La côte caraïbe : Barranquilla et ses environs

baranquillaAprès avoir vadrouillé dans le sud et le centre de la Colombie avec Nath, je rejoins John, mon ami colombien rencontré pendant nos études à Chicago, qui se propose de me faire visiter le nord du pays.

John est originaire de Manizales, dans la région de café, mais il vit et travaille sur la côte caraïbe depuis deux ans. Et le moins que l’on puisse dire, c’est qu’il n’est pas fan de la région. Et je comprends vite pourquoi : ici, contrairement aux autres endroits que j’ai visité depuis le début de mon voyage, on se sent souvent oppressé. Par la chaleur, d’abord, parce que le temps est souvent lourd et les températures élevées. Mais aussi par les différentes attitudes des locaux, qui m’ont donné une impression étrange.

J’ai « erré » plusieurs fois dans les rues ou gares colombiennes du centre du pays, et en voyant ma tête de touriste perdue, il y avait toujours un ou une colombienne pour me venir spontanément en aide. Notamment la fois où un policier m’a prise par la main pour m’emmener au guichet que je cherchais, pour ensuite expliquer à la dame ce que je voulais (puisque je parlais très mal espagnol). J’étais impressionnée, on peut dire que ça change de Paris ! Mais dans le nord, les rapports étaient très différents

Je ne sais pas si c’était spécifique au contexte de ma venue, le fait que John lui-même n’était pas convaincu par l’endroit ou tout simplement parce que le tourisme est ici beaucoup plus développé. Mais quoiqu’il en soit, les locaux ont été bien moins chaleureux. On nous demande de l’argent pour tout, et pas seulement aux touristes : par exemple, un mec passe tous les mercredi dans les maisons du quartier de John pour demander une taxe qui est sensée payer la sécurité des appartements. La réalité c’est que ça n’a aucune valeur et qu’ils ne font rien de spécial. Sur la mini-facture qu’ils donnent en échange de l’argent, il est même indiqué que s’il arrive quoi que ce soit à leur appartement, ils ne peuvent pas être tenus pour responsables et ils ne feront rien en échange. Mais culturellement, tout le monde se doit de payer, ce qui exaspère John plus que tout.

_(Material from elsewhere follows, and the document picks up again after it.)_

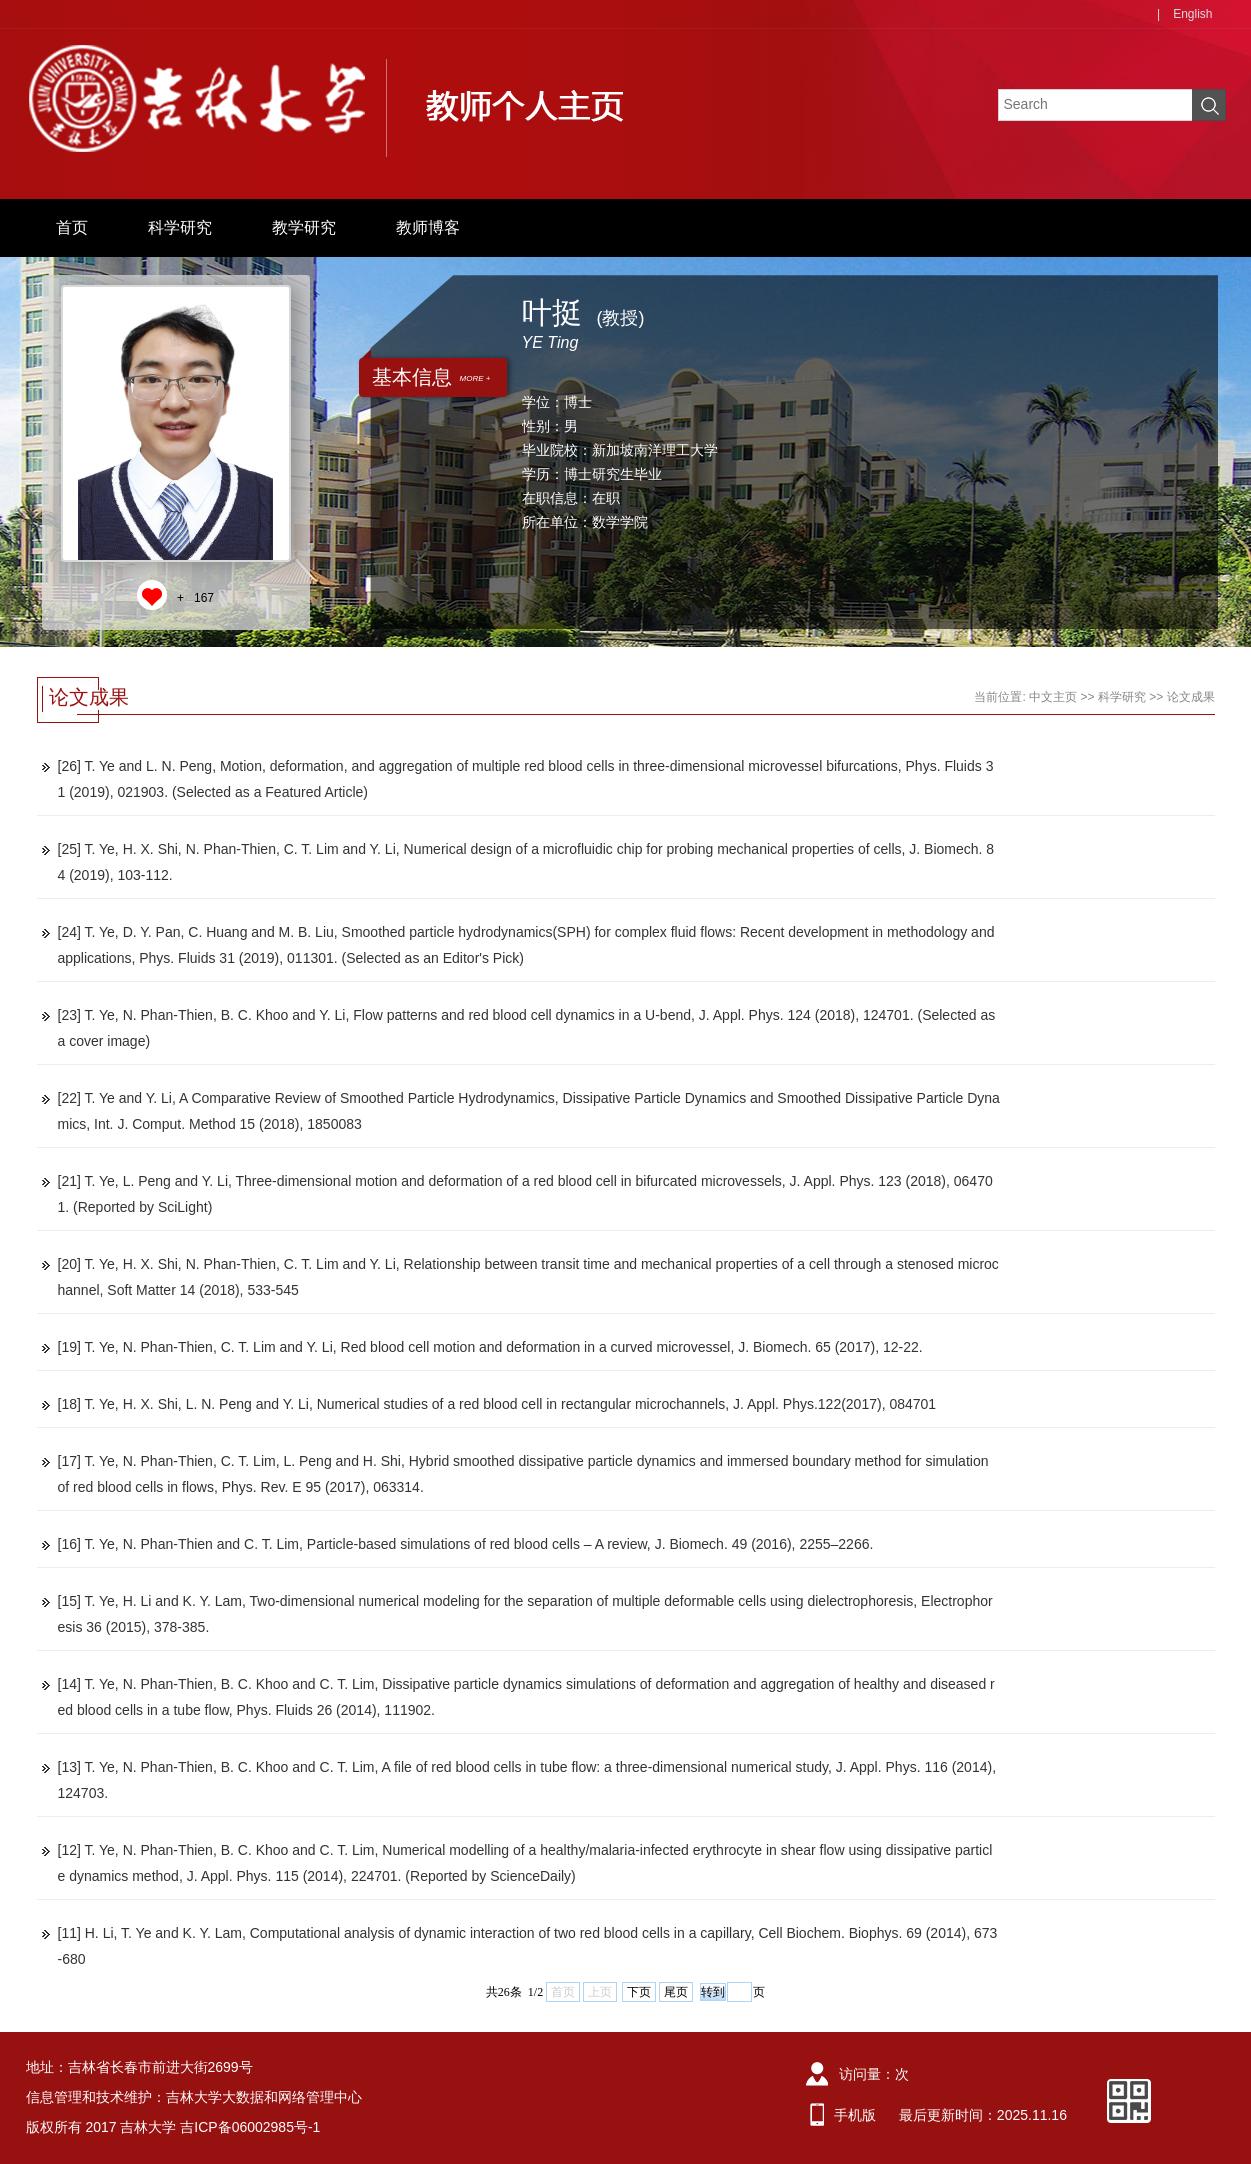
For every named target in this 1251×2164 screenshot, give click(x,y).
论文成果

On a aussi dû payer un flic qui nous demandait de l’argent pour pouvoir utiliser la route qui amène à Carthagène. On donne de l’argent à chaque fois que l’on se gare, même sur une place payante. Tout doit être négocié, et tout dépend de la couleur que l’on a. 

En effet, dans le nord les habitants ont la peau bien plus foncée (que John et moi). Pour avoir des prix « normaux » nous devions envoyer le petit frère de la copine de John négocier à notre place. C’est normal qu’à la longue cette ambiance lui pèse. 

Mais à part l’ambiance générale, j’ai passé un super moment avec John ! Pour le premier jour, nous avons pris sa voiture et sommes partis visiter les environs de Barranquilla.

Le premier arrêt a été une voie ferrée au nord de la ville. Cette voie a la particularité de mener au lieu où se rencontrent les eaux de la mer caraïbe et du rio Magdalena. C’est étrange parce que l’endroit est magnifique (les deux eaux ne se mélangent pas et on peut voir d’un côté ou de l’autre deux teintes différentes : une très bleue et une plus verte), mais semble complètement à l’abandon. On y va à pied (on marche deux petites heures) mais le bout de l’allée commence à ressembler à un dépotoir. On fait donc demi-tour.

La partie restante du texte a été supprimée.